Nascent jealousy in human infants has been interpreted as an endogenously based feature of temperament on the basis of its early emergence during infancy despite limited experiences of competition or dethronement (Hart, 2010, 2015). Without entertaining the role of an endogenous influence it is difficult to explain why infants as young as 5 to 6 months (Draghi-Lorenz et al., 2001; Hart & Carrington, 2002; Hart et al., 2004), including firstborns, are troubled by observing their mothers’ direct positive attention toward a baby. Given that a smiling mother and a baby are benign stimuli when presented separately, there are few ways to account for an infant’s negative response when these two stimuli appear together.

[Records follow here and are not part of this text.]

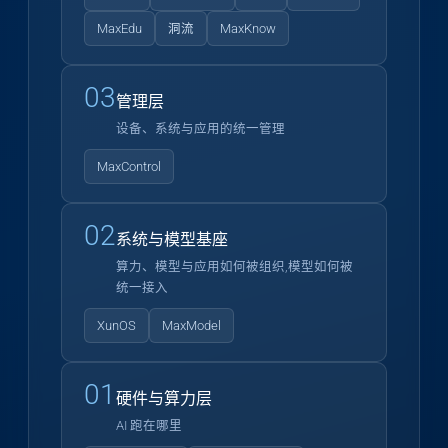
MaxEdu
洞流
MaxKnow
03
管理层
设备、系统与应用的统一管理
MaxControl
02
系统与模型基座
算力、模型与应用如何被组织,模型如何被
统一接入
XunOS
MaxModel
01
硬件与算力层
AI 跑在哪里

In light of the earliness and readiness with which it is acquired, nascent jealousy is understood as a robust phenomenon that formed, like other early and easily acquired motivational states (Nesse, 1990; Ohman & Mineka, 2003), as an outcome of psychological preparedness that evolved in the EEA (Panksepp, 2010).
The Second Year of Life
Nascent jealousy is also notable for its course of unfolding during a period that spans the latter portion of the infant’s first year. Whereas nonmobile 5- to 6-month-olds’ expressions of nascent jealousy are limited to negative facial affect, approach postures, and heightened arousal (Draghi-Lorenz et al., 2001; Hart & Carrington, 2002; Hart et al., 2004), mobile 10- to 13-month-olds exhibit acute caregiver-directed protests and bids for exclusive attention (Hart & Behrens, 2013; Hart, Field, Del Valle, et al., 1998). These affective and behavioral presentations are interrelated with each other and with a pattern of neurological activity (Mize & Jones, 2012; Mize et al., 2014) that has been associated with jealousy in adults, yielding a constellation termed jealousy protest (Hart, 2015; Hart, Field, Letourneau, & Del Valle, 1998).
As demonstrated by mobile infants, jealousy protest is remarkably similar to descriptions of the manner in which jealousy is presented by toddler- and preschool-aged children (Bauminger et al., 2008; Cummings, Zahn-Waxler, & Radke-Yarrow, 1981; Hart & Harris, 2014; Masciuch & Kienapple, 1993; Szabo et al., 2014; Teti & Ablard, 1989; Volling et al., 2002). This correspondence is significant for it suggests that a rudimentary repertoire of responses for defending against favoritism is in place by the end of the infant’s first year of life. This timing may be key to understanding why jealousy protest could have been adaptive to survival in the EEA. Evolutionary developmental psychologists point out that the significance of an evolved behavior can be approached by asking what specific obstacle was an individual in the EEA routinely faced with at a particular time in ontogeny and how was it resolved (Bjorklund, 2015; Bjorklund & Yunger, 2001). Thus, rather than simply asking, why was jealousy important to children, it may be profitable to ask, what problem, in particular, made jealousy vital to 9-month-olds?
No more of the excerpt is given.